WHAT IS REQUIRED: Throughout the entries below, report every line where "Server" is found.

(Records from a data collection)
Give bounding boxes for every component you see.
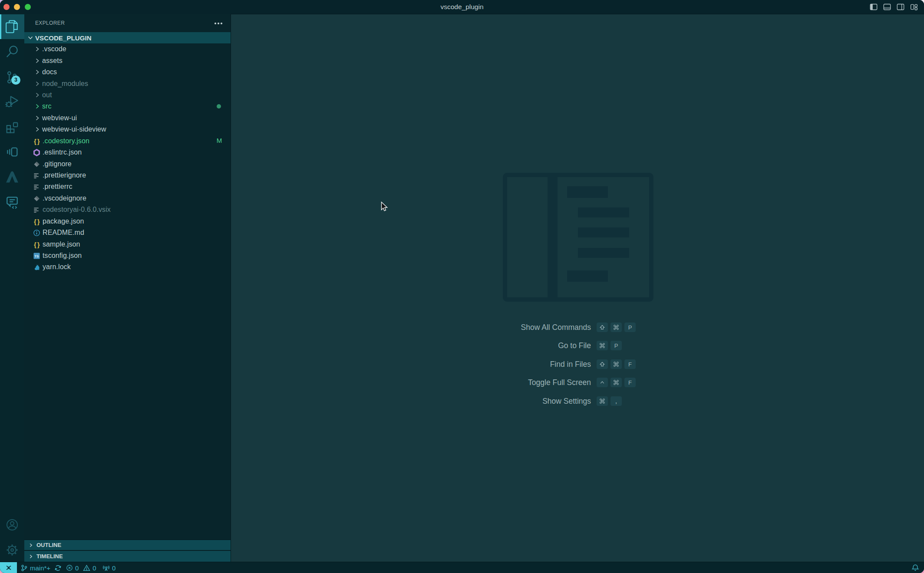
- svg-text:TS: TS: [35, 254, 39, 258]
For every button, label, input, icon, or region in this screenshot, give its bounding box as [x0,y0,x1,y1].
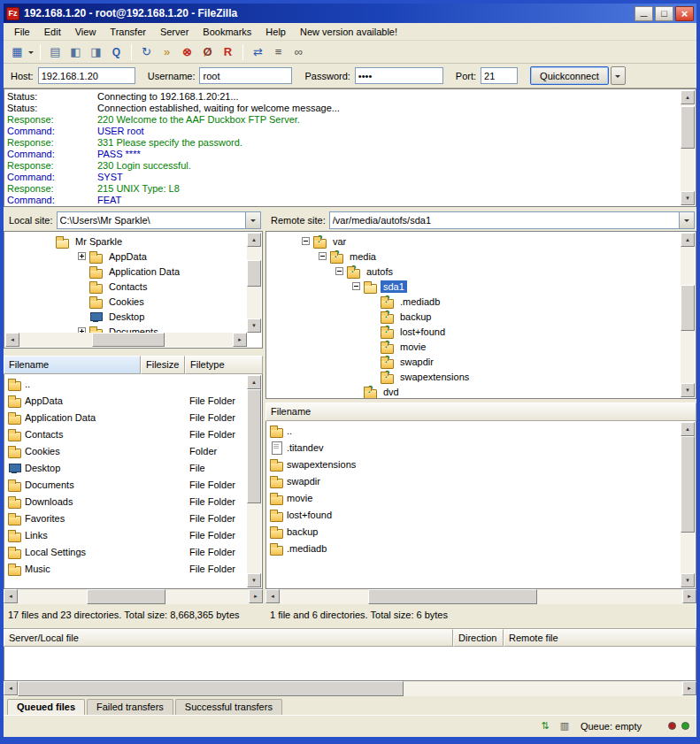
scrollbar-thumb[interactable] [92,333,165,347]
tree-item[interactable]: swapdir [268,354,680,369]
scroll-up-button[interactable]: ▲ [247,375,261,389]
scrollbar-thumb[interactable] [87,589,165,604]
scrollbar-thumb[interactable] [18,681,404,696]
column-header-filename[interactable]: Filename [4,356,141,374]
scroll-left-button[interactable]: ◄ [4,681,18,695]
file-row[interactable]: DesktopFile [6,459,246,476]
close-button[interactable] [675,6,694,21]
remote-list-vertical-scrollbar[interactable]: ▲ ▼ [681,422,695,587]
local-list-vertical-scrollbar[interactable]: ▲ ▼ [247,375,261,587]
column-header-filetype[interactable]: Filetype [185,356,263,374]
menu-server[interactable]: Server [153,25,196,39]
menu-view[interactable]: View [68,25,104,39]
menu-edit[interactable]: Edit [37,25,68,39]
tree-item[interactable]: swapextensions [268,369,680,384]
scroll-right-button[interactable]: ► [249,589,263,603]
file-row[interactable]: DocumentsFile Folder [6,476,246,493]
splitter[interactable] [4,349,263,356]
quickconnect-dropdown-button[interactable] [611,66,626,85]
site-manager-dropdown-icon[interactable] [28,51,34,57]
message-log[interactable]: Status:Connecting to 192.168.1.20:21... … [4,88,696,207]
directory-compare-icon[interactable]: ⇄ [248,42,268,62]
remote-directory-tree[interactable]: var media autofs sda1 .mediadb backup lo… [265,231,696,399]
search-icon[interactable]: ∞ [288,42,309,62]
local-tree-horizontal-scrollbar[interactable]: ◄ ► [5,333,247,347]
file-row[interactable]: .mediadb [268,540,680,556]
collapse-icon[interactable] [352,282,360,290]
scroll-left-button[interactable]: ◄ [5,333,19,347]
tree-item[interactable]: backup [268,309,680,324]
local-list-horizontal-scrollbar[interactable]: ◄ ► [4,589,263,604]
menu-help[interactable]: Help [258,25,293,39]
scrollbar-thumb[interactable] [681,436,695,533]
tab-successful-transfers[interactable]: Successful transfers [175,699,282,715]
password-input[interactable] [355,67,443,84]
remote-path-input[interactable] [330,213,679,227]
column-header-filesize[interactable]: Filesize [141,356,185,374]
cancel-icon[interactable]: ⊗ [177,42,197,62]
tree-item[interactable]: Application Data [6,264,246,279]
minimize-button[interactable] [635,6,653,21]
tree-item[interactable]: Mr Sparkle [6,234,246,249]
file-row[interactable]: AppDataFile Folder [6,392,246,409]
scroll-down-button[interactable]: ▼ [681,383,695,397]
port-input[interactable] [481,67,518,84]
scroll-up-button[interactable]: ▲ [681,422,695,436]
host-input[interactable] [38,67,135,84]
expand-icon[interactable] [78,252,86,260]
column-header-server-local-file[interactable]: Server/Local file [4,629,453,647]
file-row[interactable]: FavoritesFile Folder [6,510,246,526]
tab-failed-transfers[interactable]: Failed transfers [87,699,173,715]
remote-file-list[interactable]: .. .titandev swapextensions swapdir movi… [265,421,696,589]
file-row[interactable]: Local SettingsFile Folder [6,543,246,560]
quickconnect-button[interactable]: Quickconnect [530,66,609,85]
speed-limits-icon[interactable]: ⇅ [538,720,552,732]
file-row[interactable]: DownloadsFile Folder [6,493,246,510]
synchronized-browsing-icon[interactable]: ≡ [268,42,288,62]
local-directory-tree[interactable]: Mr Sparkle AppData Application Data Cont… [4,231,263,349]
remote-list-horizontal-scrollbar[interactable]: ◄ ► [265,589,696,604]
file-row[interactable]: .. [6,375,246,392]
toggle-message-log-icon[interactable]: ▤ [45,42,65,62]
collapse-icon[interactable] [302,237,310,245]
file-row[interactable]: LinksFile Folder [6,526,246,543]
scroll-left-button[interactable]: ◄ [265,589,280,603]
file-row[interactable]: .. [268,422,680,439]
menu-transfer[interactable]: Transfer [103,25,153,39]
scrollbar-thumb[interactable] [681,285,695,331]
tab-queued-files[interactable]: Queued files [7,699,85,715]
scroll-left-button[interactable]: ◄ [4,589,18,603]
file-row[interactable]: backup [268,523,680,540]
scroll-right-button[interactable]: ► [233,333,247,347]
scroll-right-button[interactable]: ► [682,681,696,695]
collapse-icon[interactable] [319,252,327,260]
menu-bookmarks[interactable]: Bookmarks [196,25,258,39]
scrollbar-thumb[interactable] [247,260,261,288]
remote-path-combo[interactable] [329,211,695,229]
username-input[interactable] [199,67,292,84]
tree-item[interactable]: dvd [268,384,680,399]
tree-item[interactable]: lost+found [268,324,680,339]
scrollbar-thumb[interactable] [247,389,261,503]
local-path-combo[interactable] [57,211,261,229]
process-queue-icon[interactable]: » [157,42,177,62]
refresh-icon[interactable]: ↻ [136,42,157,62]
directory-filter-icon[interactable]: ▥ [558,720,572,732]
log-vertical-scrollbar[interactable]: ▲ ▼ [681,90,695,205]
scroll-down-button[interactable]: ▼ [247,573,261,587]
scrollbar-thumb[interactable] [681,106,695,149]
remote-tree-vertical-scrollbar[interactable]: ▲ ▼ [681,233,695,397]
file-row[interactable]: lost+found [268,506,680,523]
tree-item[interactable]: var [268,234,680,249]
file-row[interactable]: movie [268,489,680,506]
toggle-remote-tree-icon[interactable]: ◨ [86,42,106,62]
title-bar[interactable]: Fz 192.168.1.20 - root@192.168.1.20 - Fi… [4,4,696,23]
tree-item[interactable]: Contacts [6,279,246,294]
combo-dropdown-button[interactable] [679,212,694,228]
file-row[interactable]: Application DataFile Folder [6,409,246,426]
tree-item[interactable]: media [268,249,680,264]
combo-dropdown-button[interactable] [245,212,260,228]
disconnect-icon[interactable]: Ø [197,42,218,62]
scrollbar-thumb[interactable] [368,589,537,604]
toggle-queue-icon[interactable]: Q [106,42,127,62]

SOLUTION TO THE PROBLEM:
menu-server[interactable]: Server [153,25,196,39]
column-header-server-local-file[interactable]: Server/Local file [4,629,453,647]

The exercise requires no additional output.